Kita in Uni-Nähe eröffnet / Betreiber plant schon die nächste in Golm

EICHE Edwina hat beschlossen, das Konzept der Frühförderung ernst zu nehmen. Wie das so ist mit den wirklich wichtigen Entschlüssen, musste er schnell und ohne Rücksicht getroffen werden. Die Vierjährige mit den kecken Zöpfen und den tiefschwarzen Knopfaugen entschied sich für musikalische Frühförderung mit Schlaginstrumenten. Dass es ausgerechnet den Eröffnungstag der Uni-Kita an der Kaiser-Friedrich-Straße traf, mag sie bedauert haben, aber wo gehobelt wird, fallen bekanntlich Späne. So bearbeitete Edwina stoisch die Trommel, während gestern früh Wissenschaftsministerium Johanna Wanka (CDU), Oberbürgermeister Jann Jakobs (SPD), die Rektoren der Uni und der Fachhochschule Potsdam und andere Honoratioren von Kita-Leiterin Martina Günther durch die großzügigen Räume geführt wurden, die das Studentenwerk im Erdgeschoss des Studentenwohnheims für rund 700 000 Euro errichtet hat. 33 Jungen und Mädchen werden seit einer Woche dort von sieben Erzieherinnen und zwei Praktikanten betreut, hauptsächlich die Kinder von Studierenden und Hochschul-Angestellten. „Externe“ dürfen zwar auch in diese Kita, aber nur, wenn Plätze frei sind, und danach sieht es auf absehbare Zeit nicht aus: Die 60 Plätze für Kinder zwischen zwei Monaten und sechs Jahren sind längst vergeben, 20 Elternpaare stehen auf der Warteliste.
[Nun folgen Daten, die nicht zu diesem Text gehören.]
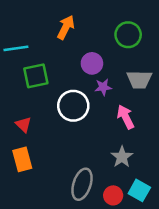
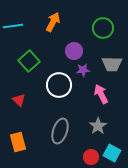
cyan line: (16, 48) -> (13, 26), moved
green square: (36, 76) -> (29, 61), turned -30
orange rectangle: (22, 159) -> (18, 142), moved
gray ellipse: (82, 184) -> (60, 131), moved

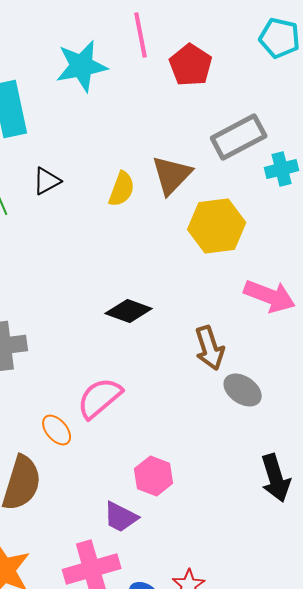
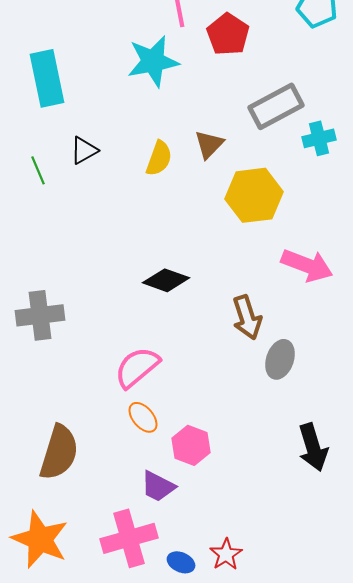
cyan star: (82, 66) -> (153, 61), moved
brown triangle: (172, 175) -> (209, 144), size x0.7
gray ellipse: (243, 390) -> (280, 359), turned 75
orange ellipse: (57, 430) -> (143, 417), moved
Es scheint, als haben die Eltern nur auf so ein uninahes Betreuungsangebot gewartet. Wie Martina Günther verriet, steht der Betreiber, die Kinderwelt gGmbH, wegen des Andrangs bereits mit den Hochschulen, der Stadt und dem Studentenwerk in Verhandlung, um in Golm eine weitere Kita zu ermöglichen.
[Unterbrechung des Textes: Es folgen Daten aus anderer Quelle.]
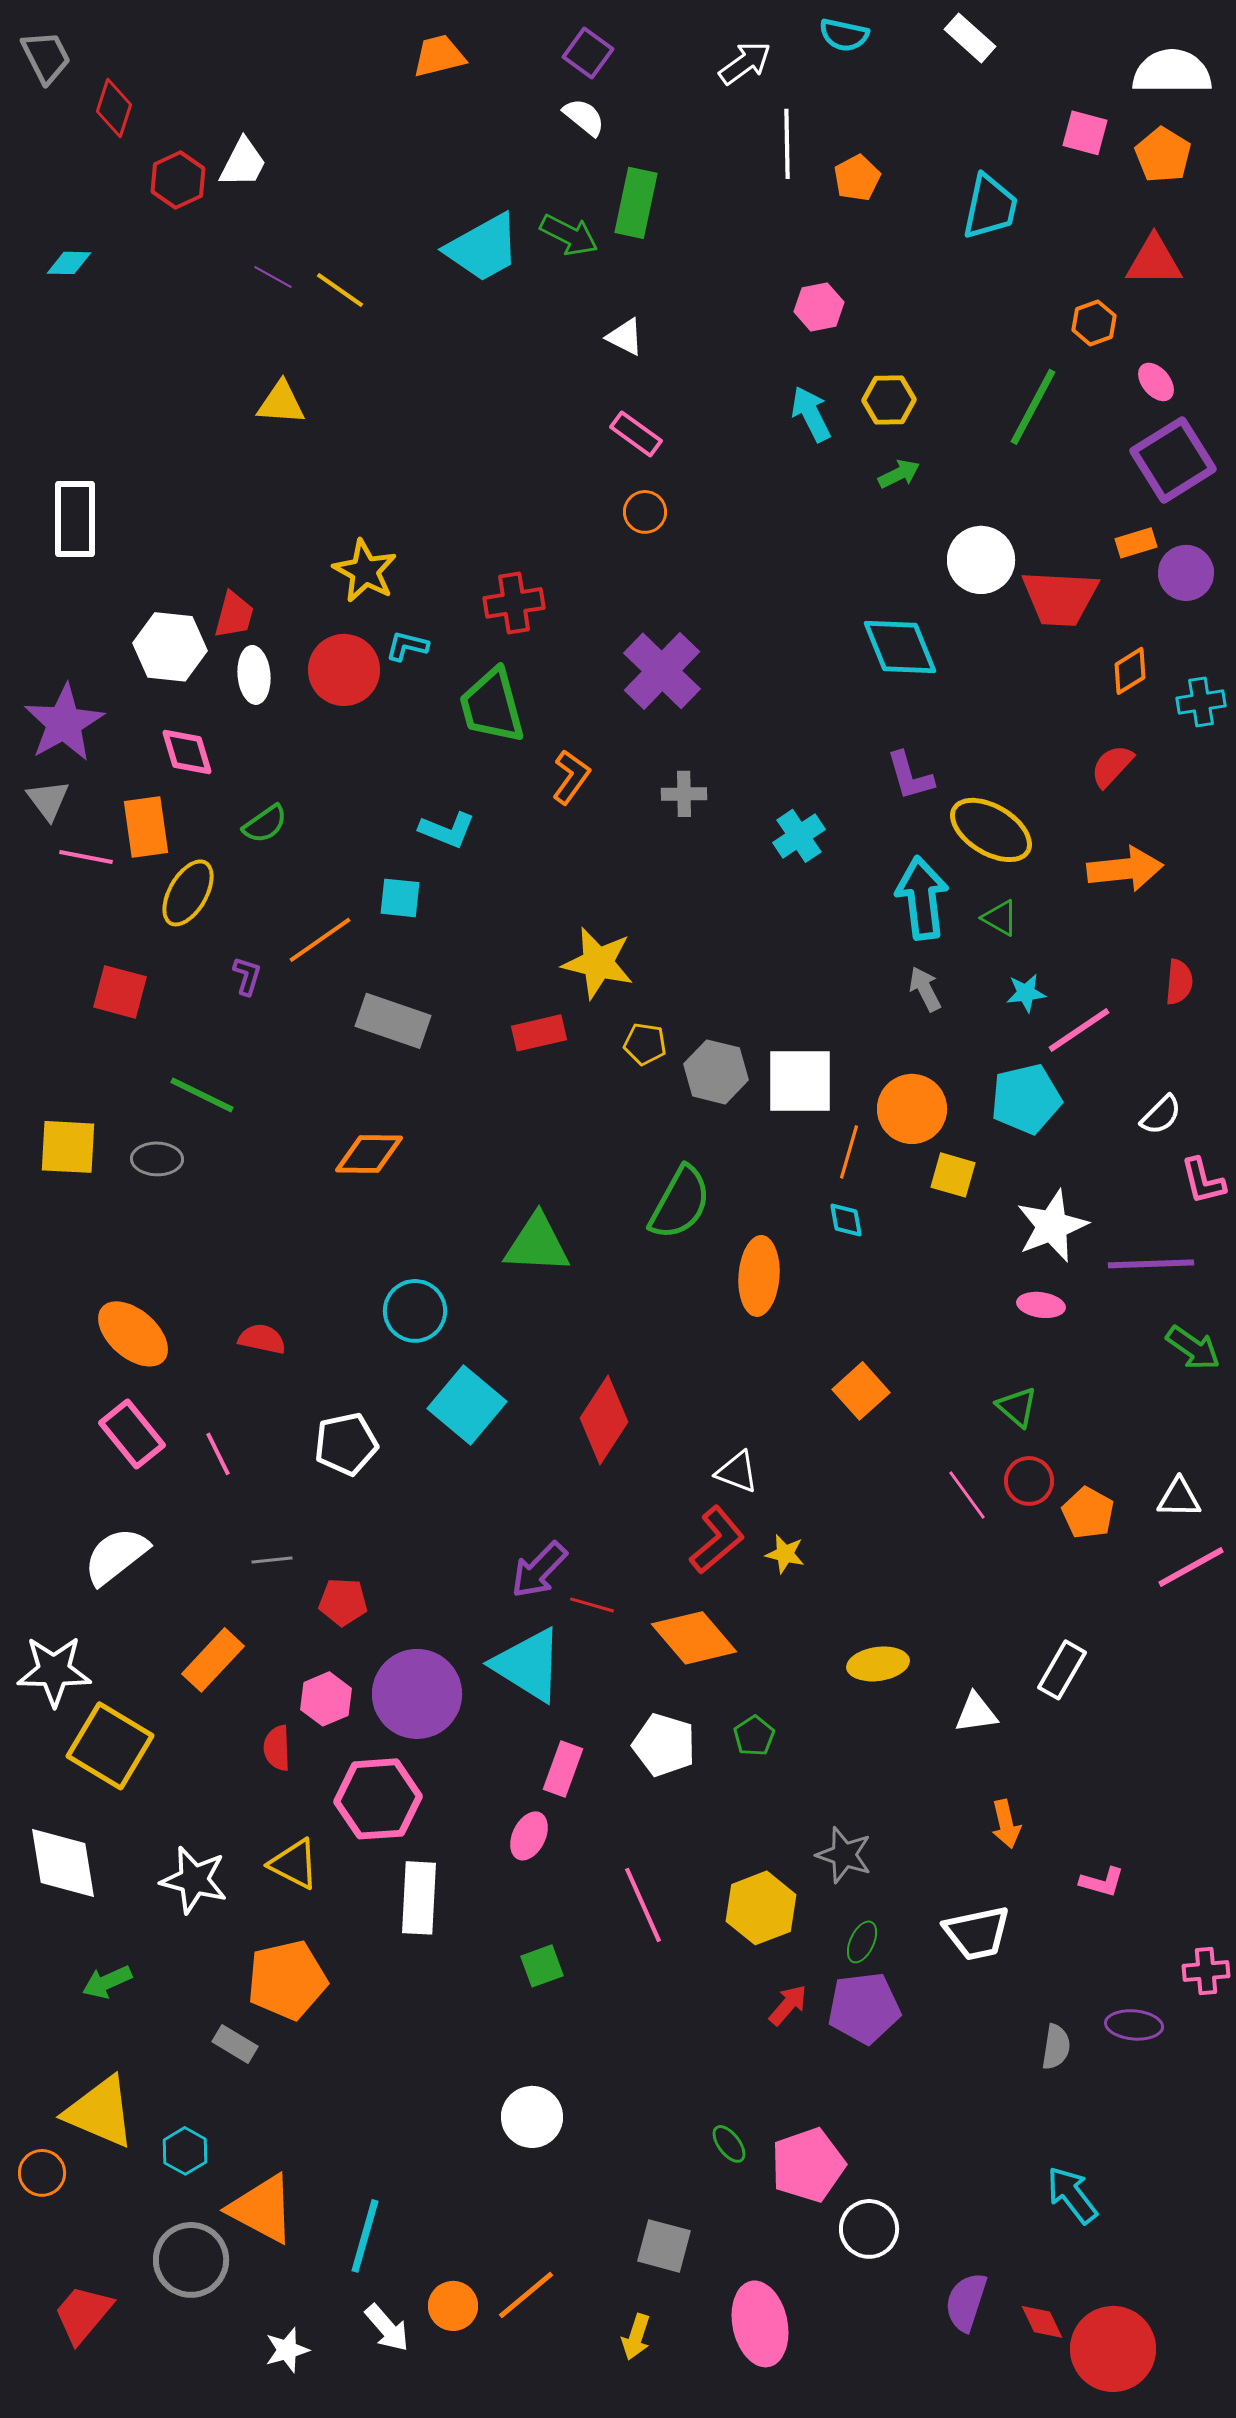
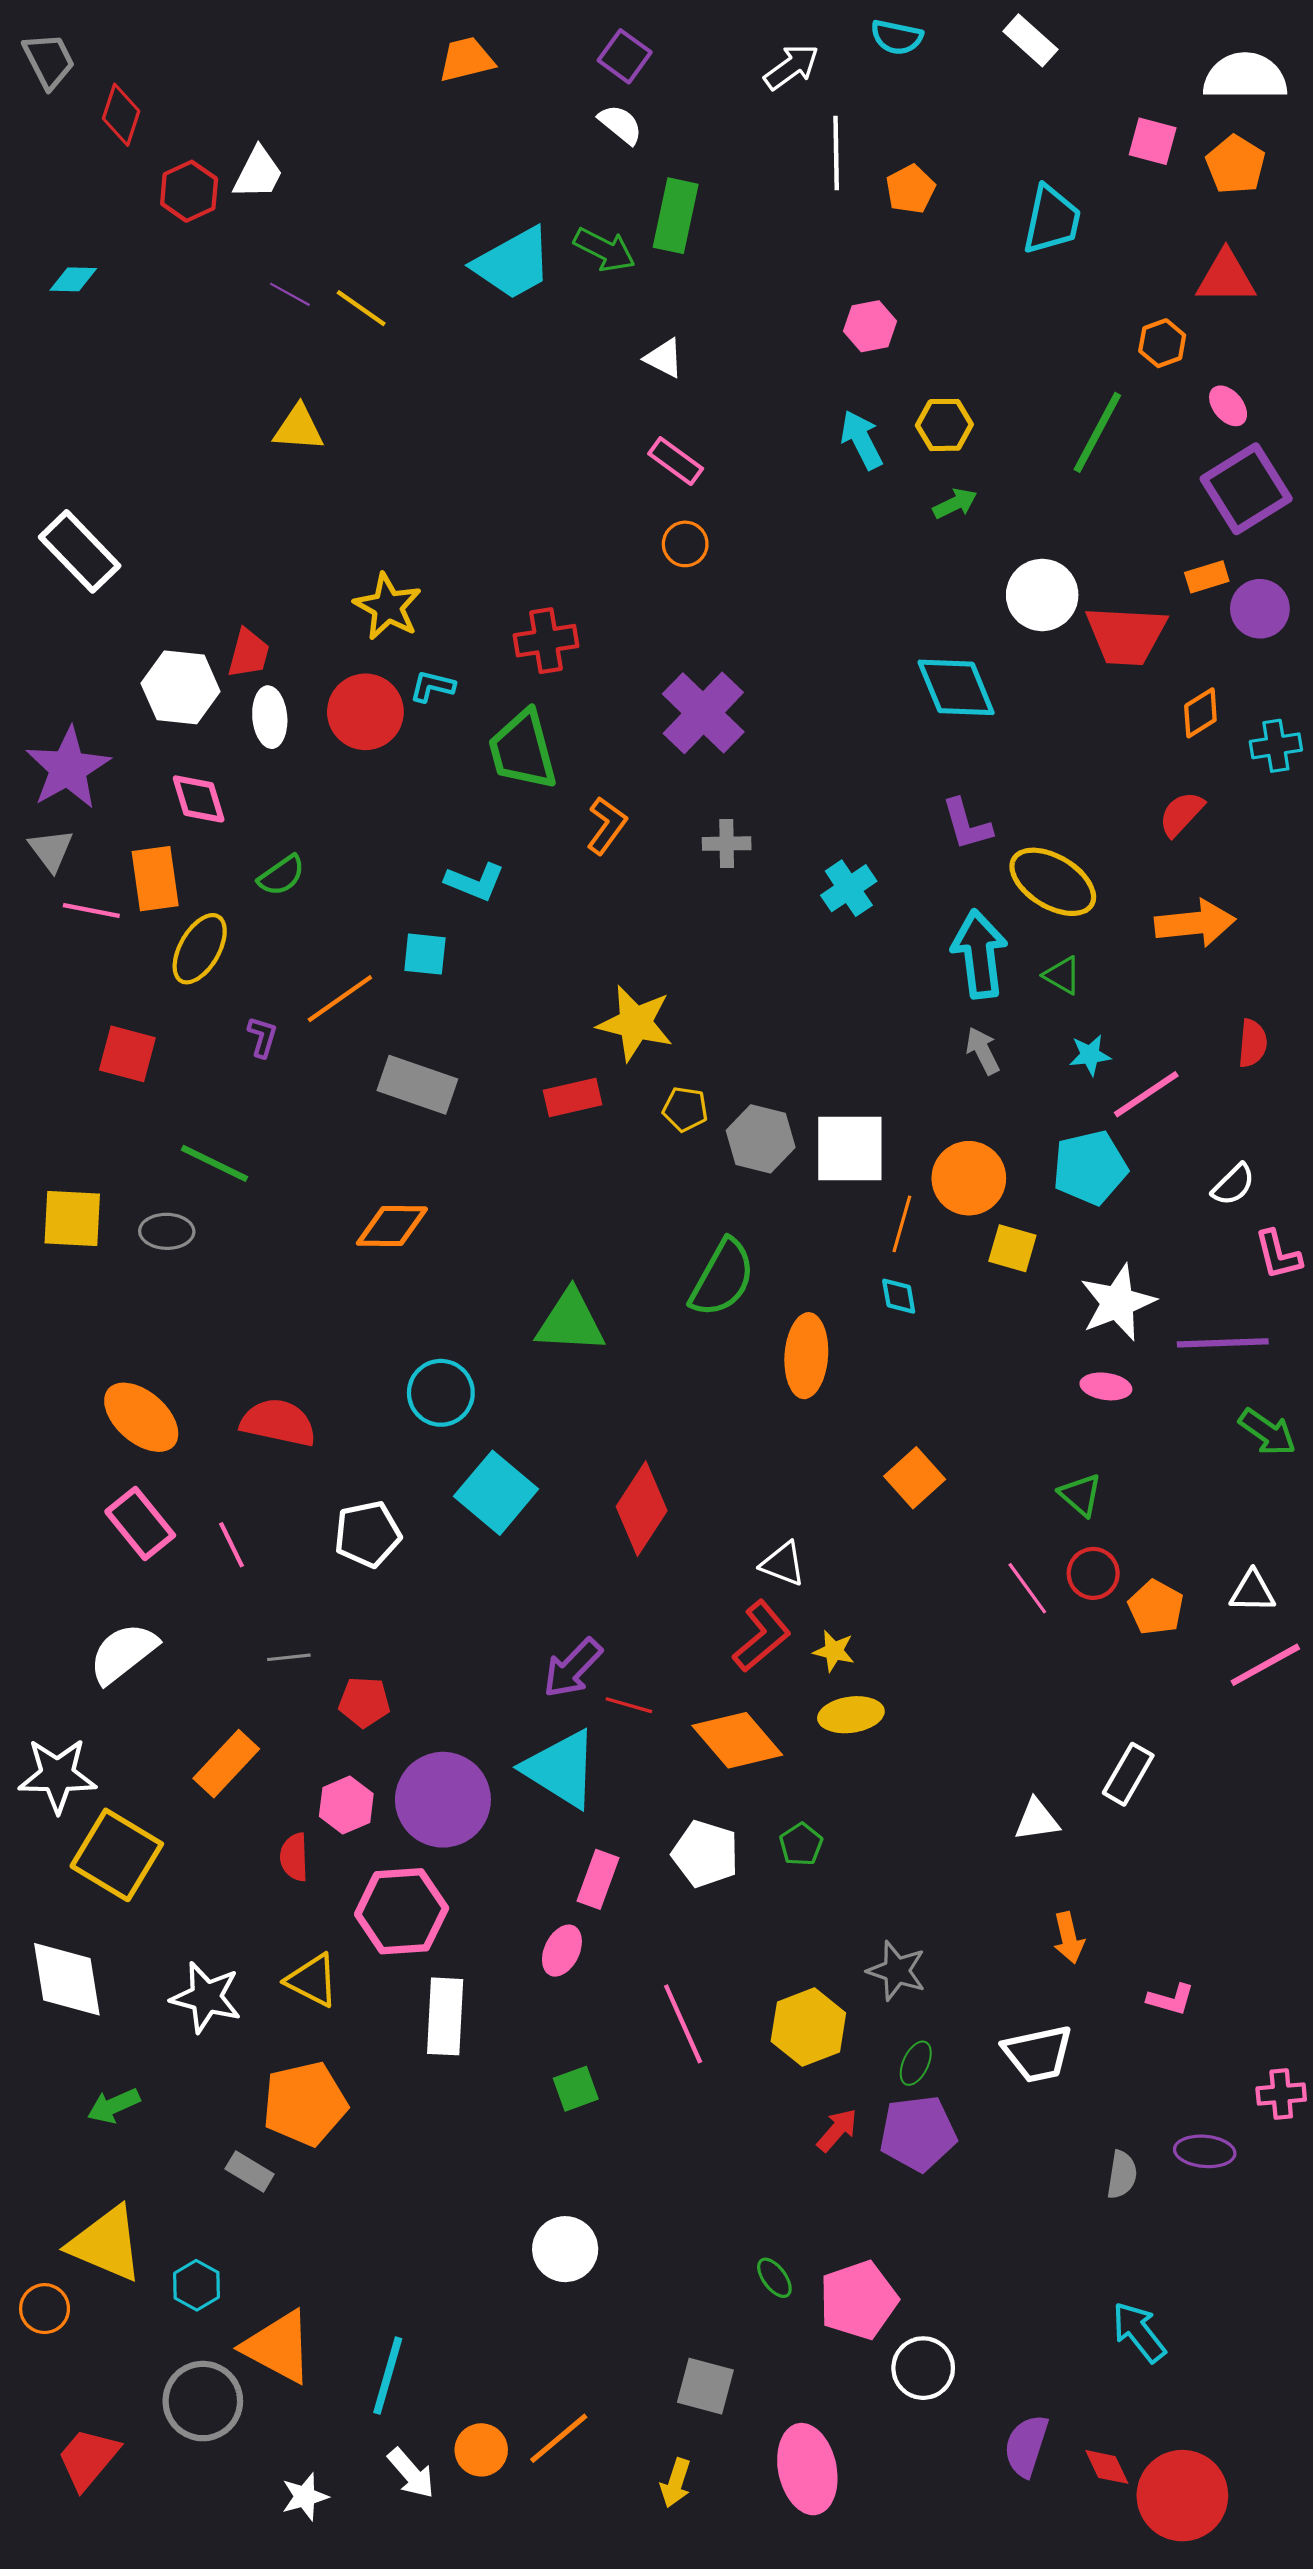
white rectangle: (75, 519) -> (80, 551), turned -44
red semicircle: (262, 1339) -> (278, 1423), size x1.5
yellow ellipse: (878, 1664) -> (851, 1715), moved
Der gestrige Nachmittag gehörte den Eltern und Kindern. Edwina war mittlerweile auf ein Becken umgeschwenkt, das sie jedem erwartungsfroh entgegenhielt, in der Hoffnung, er würde es schlagen. In der Wahl der Mittel war sie nicht festgelegt und ließ Finger, Kugelschreiber und Kuchengabeln als Schlegel gelten. Stellte sich über längere Zeit kein Impulsgeber zur Verfügung, nahm die kleine Chinesin ihre Ausbildung selbst in die Hände und bediente sich der Fensterbretter, Stuhlkanten und Tischbeine zum Scheppern. Die 17 Monate alte Lilli tappte ihr eine Weile fasziniert hinterher, als fordere sie zur Polonaise auf. Lillis Mutter Marie Wohlbrandt schaute mit einem Lächeln zu, nach einem stressigen Tag: Sie nahm gestern ihr Lehramtsstudium auf und zeigte sich glücklich, einen Kita-Platz ergattert zu haben. Die kurzen Wege und vor allem die flexiblen Betreuungszeiten von 7 bis 20 Uhr kämen ihr sehr entgegen, sagte sie. Da sie erst am Samstag nach Potsdam zog, bleibe dank Uni-Kita ein wenig Zeit, die Wohnung herzurichten.
Wenige Stunden später rüsteten Günther und ihre Kolleginnen zur dritten Feier an diesem Tag: Die Kinderwelt dankte den Helfern. Danach ging für das Team ein langer, stressiger erster Tag zu Ende. Vermutlich haben ihnen dann die Ohren geklingelt.